__About this exercise__
Repeat only the lines below that run from the line with "View this post on Instagram" to the line with "aus recycelten und recycelbaren", ends included; skip every picture.

----- Provided records -----

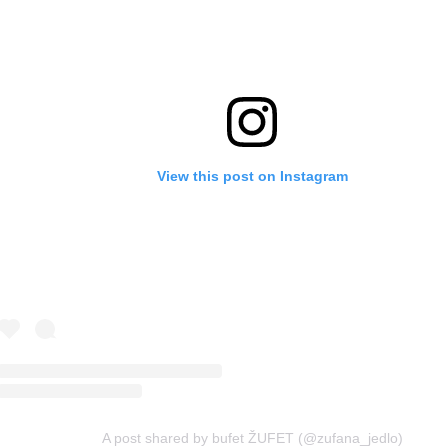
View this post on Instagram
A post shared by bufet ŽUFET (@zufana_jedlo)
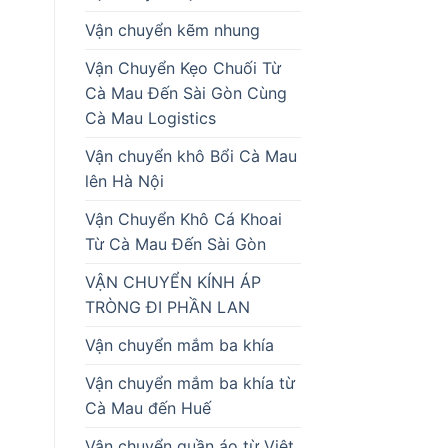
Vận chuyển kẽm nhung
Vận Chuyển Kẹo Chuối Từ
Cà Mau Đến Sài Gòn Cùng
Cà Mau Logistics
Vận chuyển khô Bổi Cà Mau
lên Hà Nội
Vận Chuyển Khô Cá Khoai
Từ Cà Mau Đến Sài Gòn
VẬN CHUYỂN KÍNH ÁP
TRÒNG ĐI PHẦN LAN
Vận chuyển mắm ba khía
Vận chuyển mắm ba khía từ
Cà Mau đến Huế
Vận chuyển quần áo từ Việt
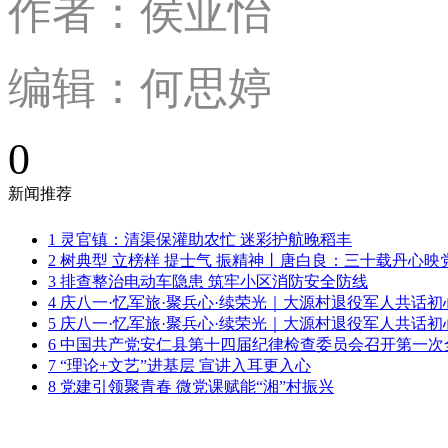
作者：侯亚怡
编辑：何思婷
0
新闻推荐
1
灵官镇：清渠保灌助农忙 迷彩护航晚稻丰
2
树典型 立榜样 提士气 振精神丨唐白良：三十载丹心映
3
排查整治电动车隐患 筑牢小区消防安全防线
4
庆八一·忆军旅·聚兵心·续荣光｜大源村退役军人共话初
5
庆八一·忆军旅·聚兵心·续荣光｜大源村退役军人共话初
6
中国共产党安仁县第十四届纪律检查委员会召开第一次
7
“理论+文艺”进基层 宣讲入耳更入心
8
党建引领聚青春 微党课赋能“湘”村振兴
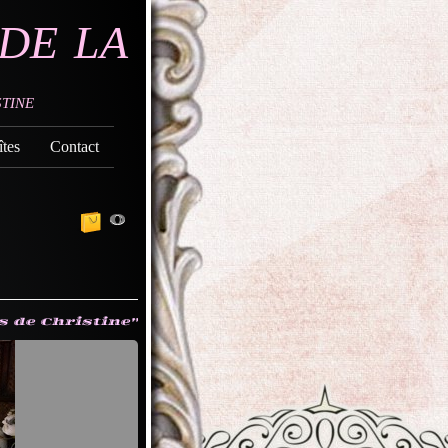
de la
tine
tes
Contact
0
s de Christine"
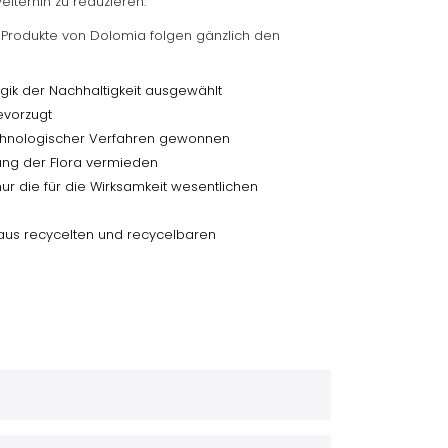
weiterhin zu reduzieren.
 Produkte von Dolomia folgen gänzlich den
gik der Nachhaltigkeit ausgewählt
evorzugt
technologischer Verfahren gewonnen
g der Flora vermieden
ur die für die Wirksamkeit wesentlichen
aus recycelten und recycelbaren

-----
----- Provided records -----

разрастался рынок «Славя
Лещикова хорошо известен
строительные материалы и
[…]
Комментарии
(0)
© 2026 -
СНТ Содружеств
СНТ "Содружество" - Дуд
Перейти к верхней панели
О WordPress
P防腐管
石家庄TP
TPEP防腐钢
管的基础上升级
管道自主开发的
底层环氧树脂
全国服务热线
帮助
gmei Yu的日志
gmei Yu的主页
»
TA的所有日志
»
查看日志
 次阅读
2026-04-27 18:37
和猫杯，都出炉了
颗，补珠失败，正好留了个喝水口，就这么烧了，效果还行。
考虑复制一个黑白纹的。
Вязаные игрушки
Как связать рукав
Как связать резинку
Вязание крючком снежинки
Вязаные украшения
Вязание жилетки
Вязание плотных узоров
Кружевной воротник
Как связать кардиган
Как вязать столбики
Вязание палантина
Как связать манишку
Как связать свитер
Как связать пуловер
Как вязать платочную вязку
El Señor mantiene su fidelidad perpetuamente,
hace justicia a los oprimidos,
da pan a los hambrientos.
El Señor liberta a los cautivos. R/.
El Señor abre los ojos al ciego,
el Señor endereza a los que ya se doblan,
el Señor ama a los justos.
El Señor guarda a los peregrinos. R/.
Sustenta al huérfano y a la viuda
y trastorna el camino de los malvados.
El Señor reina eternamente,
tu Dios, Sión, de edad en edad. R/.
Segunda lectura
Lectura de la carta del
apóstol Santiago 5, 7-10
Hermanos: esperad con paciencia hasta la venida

-----

__Worked solution__
View this post on Instagram
A post shared by bufet ŽUFET (@zufana_jedlo)
Vận chuyển kẽm nhung
Vận Chuyển Kẹo Chuối Từ
Cà Mau Đến Sài Gòn Cùng
Cà Mau Logistics
Vận chuyển khô Bổi Cà Mau
lên Hà Nội
Vận Chuyển Khô Cá Khoai
Từ Cà Mau Đến Sài Gòn
VẬN CHUYỂN KÍNH ÁP
TRÒNG ĐI PHẦN LAN
Vận chuyển mắm ba khía
Vận chuyển mắm ba khía từ
Cà Mau đến Huế
Vận chuyển quần áo từ Việt
作者：侯亚怡
编辑：何思婷
0
新闻推荐
1
灵官镇：清渠保灌助农忙 迷彩护航晚稻丰
2
树典型 立榜样 提士气 振精神丨唐白良：三十载丹心映
3
排查整治电动车隐患 筑牢小区消防安全防线
4
庆八一·忆军旅·聚兵心·续荣光｜大源村退役军人共话初
5
庆八一·忆军旅·聚兵心·续荣光｜大源村退役军人共话初
6
中国共产党安仁县第十四届纪律检查委员会召开第一次
7
“理论+文艺”进基层 宣讲入耳更入心
8
党建引领聚青春 微党课赋能“湘”村振兴
de la
tine
tes
Contact
0
s de Christine"
weiterhin zu reduzieren.
 Produkte von Dolomia folgen gänzlich den
gik der Nachhaltigkeit ausgewählt
evorzugt
technologischer Verfahren gewonnen
g der Flora vermieden
ur die für die Wirksamkeit wesentlichen
aus recycelten und recycelbaren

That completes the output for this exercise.